How I Redesigned my Website in WordPress
Sorry I was AWOL for a few weeks. I had so many projects to work on and launch, not the least of which is this very site, its first total redesign of the last five years.
Late last year I said to myself, this site has got to change. The look and structure no longer made sense for my business model and I realized a major website redesign and a minor rebranding was overdue.
As any creative type knows, you are your own worst client. If I had to put up with my own demands and changes of mind, I would have fired myself early on.
In this project, I wanted to separate my full service web design business from the DIY tips blog and tutorial service. I’m keeping the Blogsite Studio moniker to identify the latter, and branded The Studio Web Design as the website-building factory, with all the services that entails.
Here’s how I redesigned my website
Once I figured out my goal of breaking my site into two divisions, and consulting the traffic to the pages, I had to restructure the site’s existing pages in a way that allows design clients to comfortably hang out in The Studio until they discover the Blogsite Studio division where the How To information is stored.
Or, DIY visitors can lurk among the How To’s until they figure out that The Studio should just do it all for them.
Takeaway: Be careful working with existing pages in a redesign. You can’t mess with permalinks so it’s better to use existing pages than replace old ones.
Then, I set out to write a ton of new copy. I made a list of all the services my team would offer and embellished them in commonly used language peppered with tech and marketing keywords.
Naturally, half of that copy had changed by the time it was laid out in the wireframes, and tweaked more in the WordPress environment, but that’s just how it goes.
Takeaway: With keywords in mind, you write copy, edit, place, tweak, scrape if necessary, write more, rearrange, re-edit, and tweak more before placing it all on the site – and…repeat.
To create a new aesthetic concept, I used Adobe XD to wireframe my ideas.
I started with a building construction concept (being an armchair contractor myself) showing a finished mansion that started with the breaking of ground, which sounded good in my head but didn’t look so great once I saw it on the wireframes.
Looking back at it I try not to laugh.
Long story short, I went with a mid-century modern look with globular shapes and jet-age font, because I’m all into that Mad Men era.

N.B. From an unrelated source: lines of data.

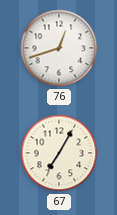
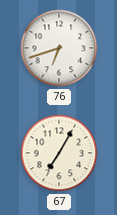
76: 12:42 -> 6:42
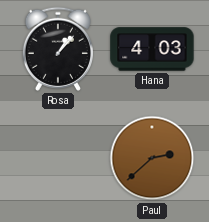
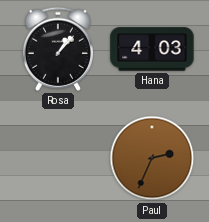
Paul: 2:38 -> 2:34
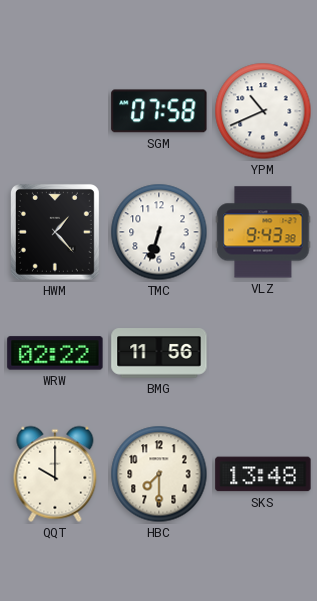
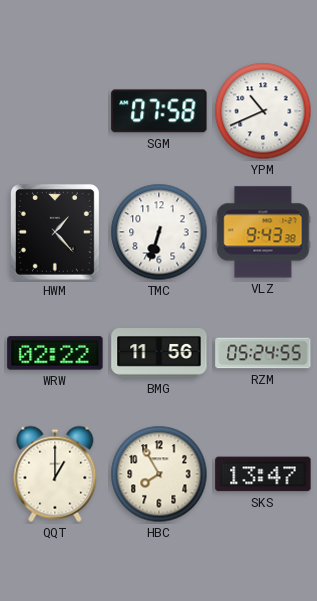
RZM: none -> 05:24
QQT: 10:00 -> 1:00
HBC: 7:30 -> 7:55
SKS: 13:48 -> 13:47
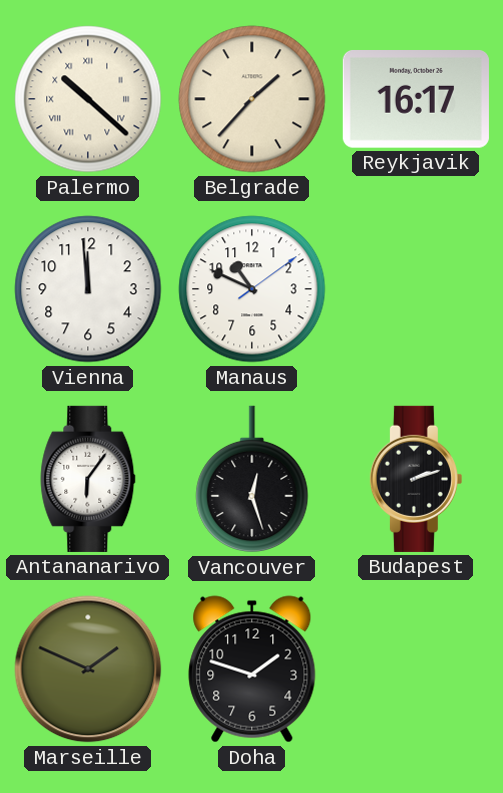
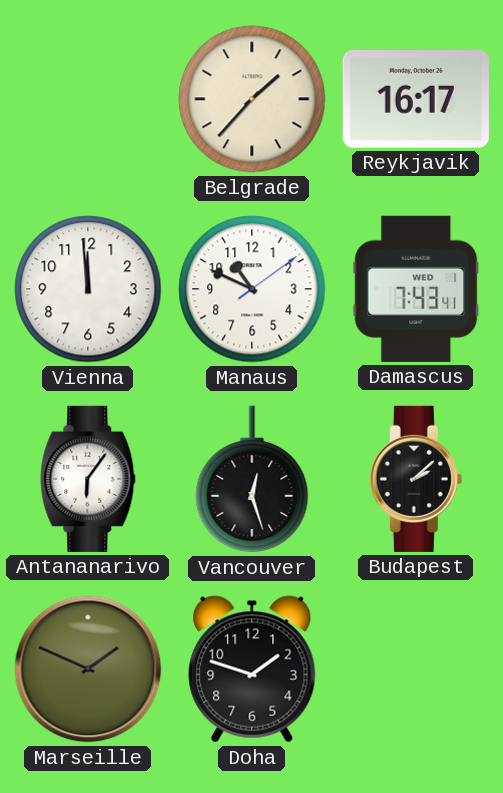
Palermo: 10:22 -> none
Damascus: none -> 7:43
Budapest: 2:12 -> 2:08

Retaining the art studio theme, I created a new logo – similar to the old one – in the shape of a painter’s palette for The Studio.
Takeaway: Sometimes your first idea just doesn’t work, and your third idea is perfect. Take the time to keep coming back to it to make sure it has staying power.
The shift between the two sides of the site is signalled by the change in layout. For The Studio pages, I used the Thrive Architect page builder, which I’ve been using for years and appreciate its features improvements. The only thing it lacks is the ability to use the parallax feature with video, but hopefully that will be included in an update of the future.
Takeaway: Since you are not limited to the theme’s templates, page builders offer a great way to differentiate one side of your site from the other.
Speaking of video, I wanted to use a hero video on the home page, but instead of the kind of overused opaqued clip of young nerds discussing work and looking at screens, I decided to show off my work on different devices, since that’s what clients are buying after all.
Who knows what the guys at Best Buy thought about the middle-aged lady shooting iPhone videos of the devices in the Apple department all afternoon, but I got some good clips.
The social media video on the Web Services page sprang from a desire to play with all social icons I’ve collected, in a playful yet dramatic way. I loves me some Camtasia, and whipped out that video in a couple of hours.
Takeaway: Video has never been an easier and more effective way to spice up your site.
After using the Canvas theme by WooCommerce (recently purchased by WordPress) for about four years, I decided to abandon it when I learned that Woo/WordPress is no longer supporting its flagship theme.
I could have chosen any old theme if it weren’t for all the portfolio posts I’d created to show off my web designs. I searched and tested what few themes have this kind of custom post and eventually settled on the Patti by Delicious Themes, which I’d used before. It does portfolio posts well.
I wanted to avoid rebuilding all of the portfolio posts, but of course, I ended up working on each individual one like it was brand new. But at least all the assets were in place!
Takeaway: Choosing the right theme is important. Even when you think your custom posts will fit neatly into the new theme, they will still need some finagling.
For the portfolio posts, I incorporated a new testimonial plugin, Strong Testimonials, which has more display options than HMS Testimonials, which I’m still using on rotation in the footer, just because the data is already there.
Takeaway: Consider replacement plugins, even when the old one is full of data.
So, that’s my website redesign story in a nutshell. Next year, the book comes out with details of all the painful confusion and changes of mind. The site still has some tweaks coming, but for now I’m happy.
If you have some personal website redesign anecdotes, please share them in the comments. I’m always in the mood for commiseration.